[Input data]
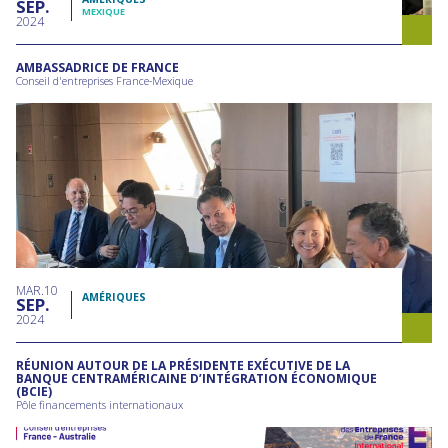
SEP
MEXIQUE
2024
AMBASSADRICE DE FRANCE
Conseil d'entreprises France-Mexique
MAR
10
AMÉRIQUES
SEP
2024
RÉUNION AUTOUR DE LA PRÉSIDENTE EXÉCUTIVE DE LA
BANQUE CENTRAMÉRICAINE D’INTÉGRATION ÉCONOMIQUE
(BCIE)
Pôle financements internationaux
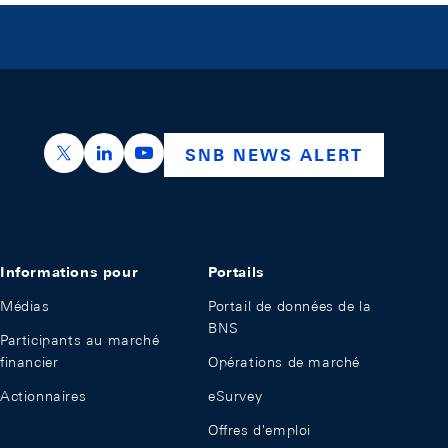
https://x.com/snb_bns
https://ch.linkedin.com/company/swiss-nation
https://www.youtube.com/@swissnation
SNB NEWS ALERT
Informations pour
Portails
Médias
Portail de données de la
BNS
Participants au marché
financier
Opérations de marché
Actionnaires
eSurvey
Offres d'emploi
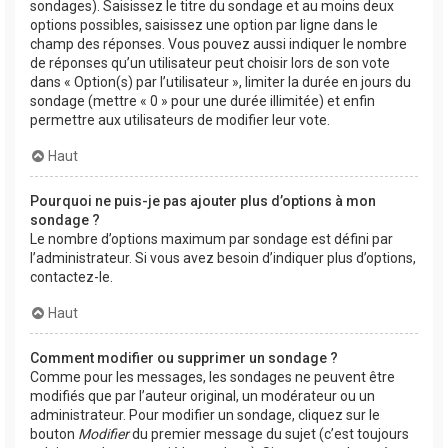
sondages). Saisissez le titre du sondage et au moins deux
options possibles, saisissez une option par ligne dans le
champ des réponses. Vous pouvez aussi indiquer le nombre
de réponses qu’un utilisateur peut choisir lors de son vote
dans « Option(s) par l’utilisateur », limiter la durée en jours du
sondage (mettre « 0 » pour une durée illimitée) et enfin
permettre aux utilisateurs de modifier leur vote.
Haut
Pourquoi ne puis-je pas ajouter plus d’options à mon
sondage ?
Le nombre d’options maximum par sondage est défini par
l’administrateur. Si vous avez besoin d’indiquer plus d’options,
contactez-le.
Haut
Comment modifier ou supprimer un sondage ?
Comme pour les messages, les sondages ne peuvent être
modifiés que par l’auteur original, un modérateur ou un
administrateur. Pour modifier un sondage, cliquez sur le
bouton
Modifier
du premier message du sujet (c’est toujours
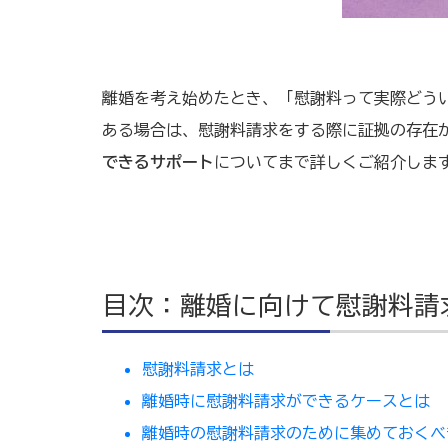
離婚を考え始めたとき、「慰謝料って実際どう
ある場合は、慰謝料請求をする際に証拠の存在
できるサポート
についてまで詳しくご紹介しま
目次：離婚に向けて慰謝料請
慰謝料請求とは
離婚時に慰謝料請求ができるケースとは
離婚時の慰謝料請求のために集めておくべ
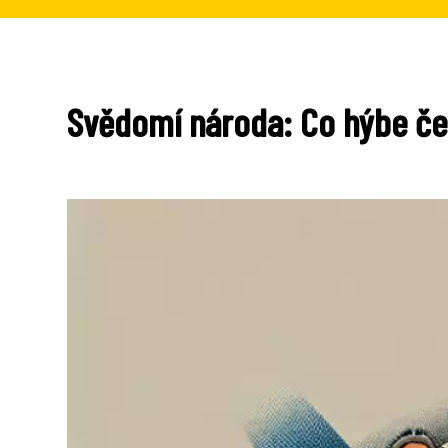
Svědomí národa: Co hýbe če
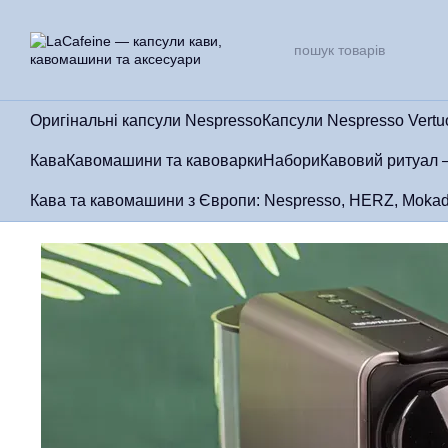
Перейти до основного контенту
Оригінальні капсули Nespresso
Капсули Nespresso Vertu
Кава
Кавомашини та кавоварки
Набори
Кавовий ритуал 
Кава та кавомашини з Європи: Nespresso, HERZ, Mokad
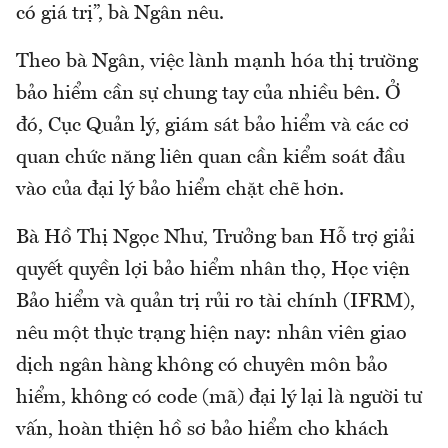
có giá trị”, bà Ngân nêu.
Theo bà Ngân, việc lành mạnh hóa thị trường
bảo hiểm cần sự chung tay của nhiều bên. Ở
đó, Cục Quản lý, giám sát bảo hiểm và các cơ
quan chức năng liên quan cần kiểm soát đầu
vào của đại lý bảo hiểm chặt chẽ hơn.
Bà Hồ Thị Ngọc Như, Trưởng ban Hỗ trợ giải
quyết quyền lợi bảo hiểm nhân thọ, Học viện
Bảo hiểm và quản trị rủi ro tài chính (IFRM),
nêu một thực trạng hiện nay: nhân viên giao
dịch ngân hàng không có chuyên môn bảo
hiểm, không có code (mã) đại lý lại là người tư
vấn, hoàn thiện hồ sơ bảo hiểm cho khách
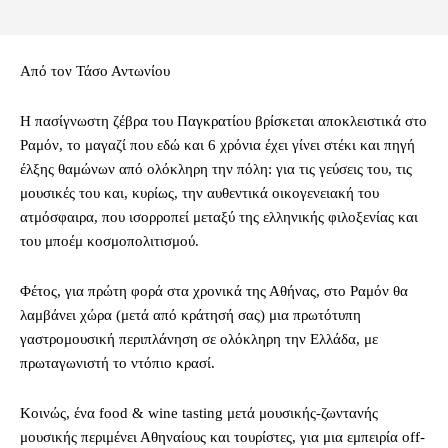
Από τον Τάσο Αντωνίου
Η πασίγνωστη ζέβρα του Παγκρατίου βρίσκεται αποκλειστικά στο
Ραμόν, το μαγαζί που εδώ και 6 χρόνια έχει γίνει στέκι και πηγή
έλξης θαμώνων από ολόκληρη την πόλη: για τις γεύσεις του, τις
μουσικές του και, κυρίως, την αυθεντικά οικογενειακή του
ατμόσφαιρα, που ισορροπεί μεταξύ της ελληνικής φιλοξενίας και
του μποέμ κοσμοπολιτισμού.
Φέτος, για πρώτη φορά στα χρονικά της Αθήνας, στο Ραμόν θα
λαμβάνει χώρα (μετά από κράτησή σας) μια πρωτότυπη
γαστρομουσική περιπλάνηση σε ολόκληρη την Ελλάδα, με
πρωταγωνιστή το ντόπιο κρασί.
Κοινώς, ένα food & wine tasting μετά μουσικής-ζωντανής
μουσικής περιμένει Αθηναίους και τουρίστες, για μια εμπειρία off-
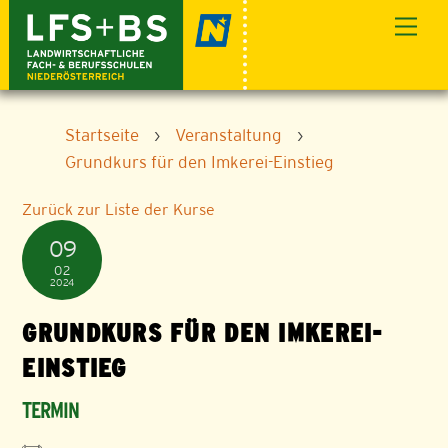
Skip
Men
to
content
Startseite
›
Veranstaltung
›
Grundkurs für den Imkerei-Einstieg
Zurück zur Liste der Kurse
09
02
2024
GRUNDKURS FÜR DEN IMKEREI-
EINSTIEG
TERMIN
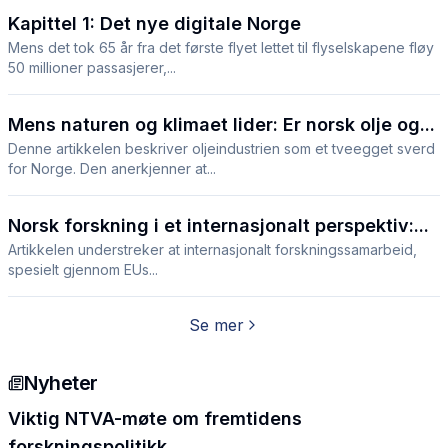
Kapittel 1: Det nye digitale Norge
Mens det tok 65 år fra det første flyet lettet til flyselskapene fløy
50 millioner passasjerer,...
Mens naturen og klimaet lider: Er norsk olje og...
Denne artikkelen beskriver oljeindustrien som et tveegget sverd
for Norge. Den anerkjenner at...
Norsk forskning i et internasjonalt perspektiv:...
Artikkelen understreker at internasjonalt forskningssamarbeid,
spesielt gjennom EUs...
Se mer
Nyheter
Viktig NTVA-møte om fremtidens
forskningspolitikk...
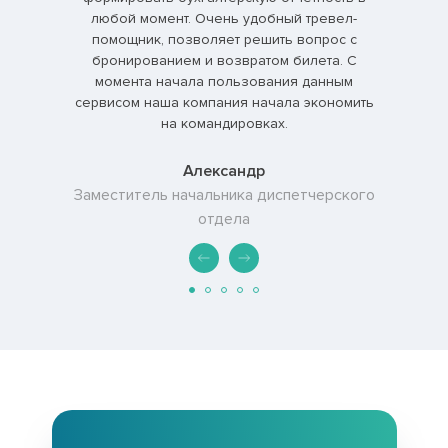
любой момент. Очень удобный тревел-
помощник, позволяет решить вопрос с
бронированием и возвратом билета. С
момента начала пользования данным
сервисом наша компания начала экономить
на командировках.
Александр
Заместитель начальника диспетчерского
отдела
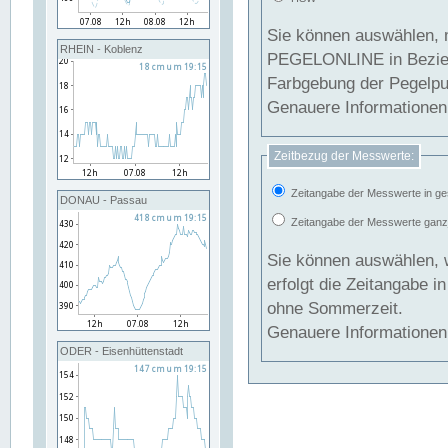
Sie können auswählen, 
RHEIN - Koblenz
PEGELONLINE in Beziehung gesetzt we
Farbgebung der Pegelpun
Genauere Informationen 
Zeitbezug der Messwerte:
Zeitangabe der Messwerte in ge
DONAU - Passau
Zeitangabe der Messwerte ganzjä
Sie können auswählen, 
erfolgt die Zeitangabe 
ohne Sommerzeit.
Genauere Informationen 
ODER - Eisenhüttenstadt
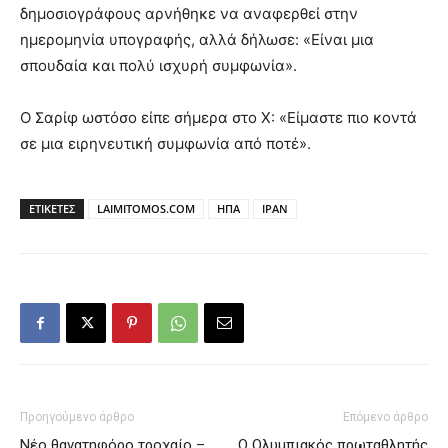
δημοσιογράφους αρνήθηκε να αναφερθεί στην
ημερομηνία υπογραφής, αλλά δήλωσε: «Είναι μια
σπουδαία και πολύ ισχυρή συμφωνία».
Ο Σαρίφ ωστόσο είπε σήμερα στο X: «Είμαστε πιο κοντά
σε μια ειρηνευτική συμφωνία από ποτέ».
ΕΤΙΚΕΤΕΣ
LAIMITOMOS.COM
ΗΠΑ
ΙΡΑΝ
Προηγούμενο άρθρο
Επόμενο άρθρο
Νέο θανατηφόρο τροχαίο –
Ο Ολυμπιακός πρωταθλητής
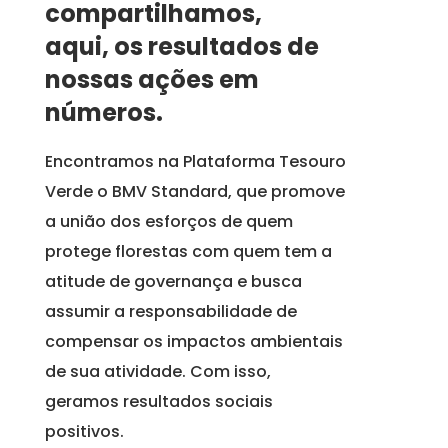
compartilhamos,
aqui, os resultados de
nossas ações em
números.
Encontramos na Plataforma Tesouro
Verde o BMV Standard, que promove
a união dos esforços de quem
protege florestas com quem tem a
atitude de governança e busca
assumir a responsabilidade de
compensar os impactos ambientais
de sua atividade. Com isso,
geramos resultados sociais
positivos.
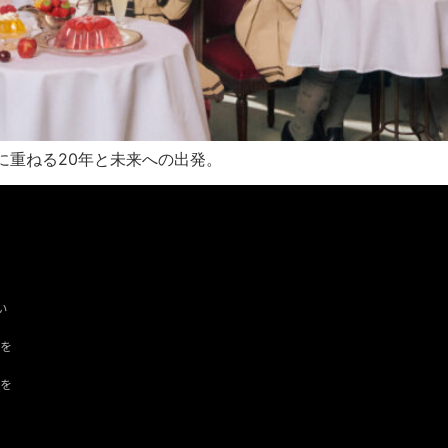
に重ねる20年と未来への出発。
い
ツを
ドを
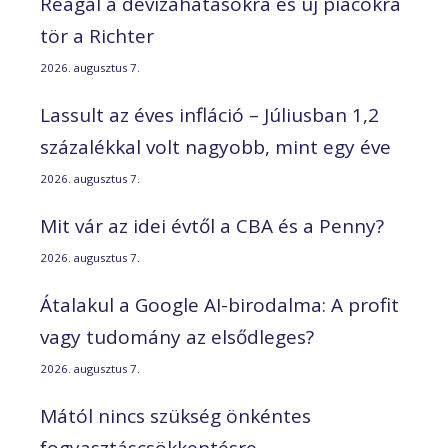
Reagál a devizahatásokra és új piacokra
tör a Richter
2026. augusztus 7.
Lassult az éves infláció – Júliusban 1,2
százalékkal volt nagyobb, mint egy éve
2026. augusztus 7.
Mit vár az idei évtől a CBA és a Penny?
2026. augusztus 7.
Átalakul a Google AI-birodalma: A profit
vagy tudomány az elsődleges?
2026. augusztus 7.
Mától nincs szükség önkéntes
fogyasztáscsökkentésre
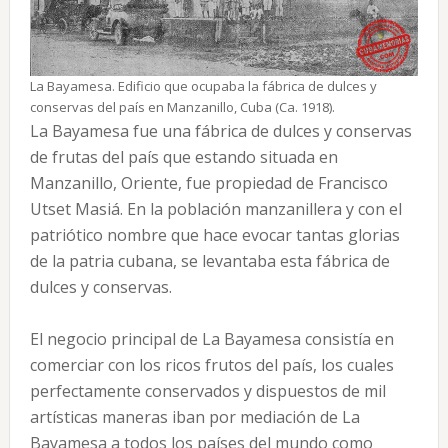
La Bayamesa. Edificio que ocupaba la fábrica de dulces y
conservas del país en Manzanillo, Cuba (Ca. 1918).
La Bayamesa fue una fábrica de dulces y conservas
de frutas del país que estando situada en
Manzanillo, Oriente, fue propiedad de Francisco
Utset Masiá. En la población manzanillera y con el
patriótico nombre que hace evocar tantas glorias
de la patria cubana, se levantaba esta fábrica de
dulces y conservas.
El negocio principal de La Bayamesa consistía en
comerciar con los ricos frutos del país, los cuales
perfectamente conservados y dispuestos de mil
artísticas maneras iban por mediación de La
Bayamesa a todos los países del mundo como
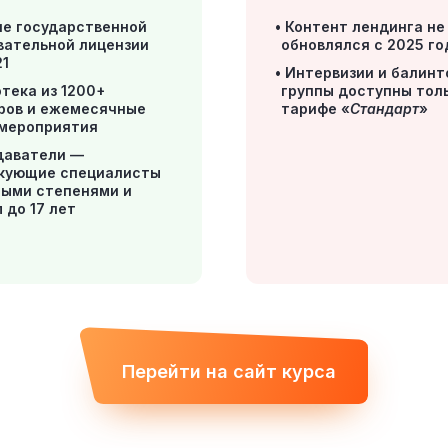
ие государственной
Контент лендинга не
вательной лицензии
обновлялся с 2025 го
1
Интервизии и балинт
тека из 1200+
группы доступны толь
ров и ежемесячные
тарифе «
Стандарт
»
мероприятия
даватели —
кующие специалисты
ными степенями и
 до 17 лет
Перейти на сайт курса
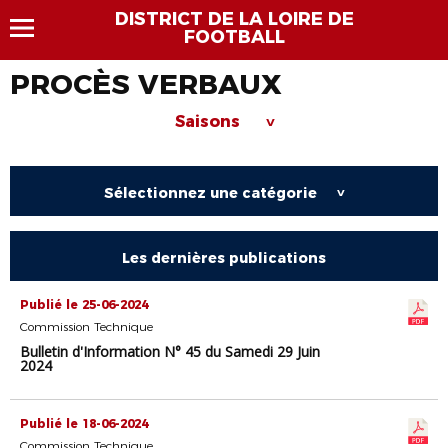
DISTRICT DE LA LOIRE DE
FOOTBALL
PROCÈS VERBAUX
Saisons
>
Sélectionnez une catégorie
>
Les dernières publications
Publié le 25-06-2024
Commission Technique
Bulletin d'Information N° 45 du Samedi 29 Juin
2024
Publié le 18-06-2024
Commission Technique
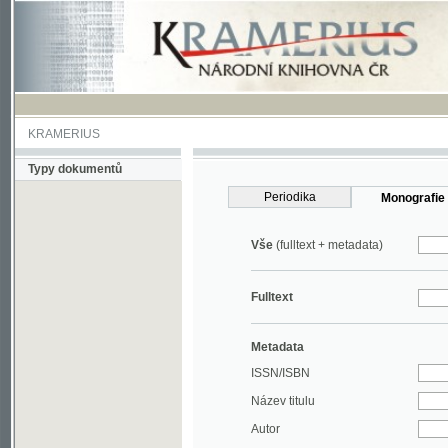
KRAMERIUS
Typy dokumentů
Periodika
Monografie
Vše
(fulltext + metadata)
Fulltext
Metadata
ISSN/ISBN
Název titulu
Autor
Rok
MDT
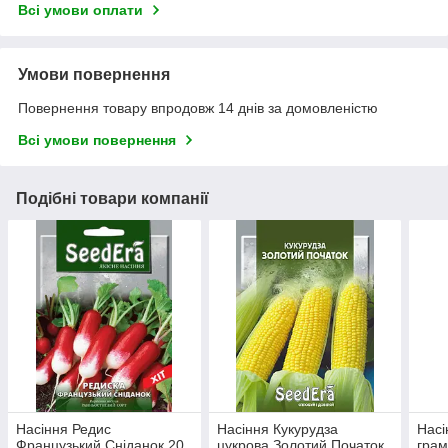
Всі умови оплати
Умови повернення
Повернення товару впродовж 14 днів за домовленістю
Всі умови повернення
Подібні товари компанії
Насіння Редис
Насіння Кукурудза
Насі
Французький Сніданок 20
цукрова Золотий Початок
грам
[/Input data]
=== Task instructions ===
Please return every line in the data that includes the string "Кава".

=== Solution to this task ===
Кава
Кава та кавомашини з Європи: Nespresso, HERZ, Mokad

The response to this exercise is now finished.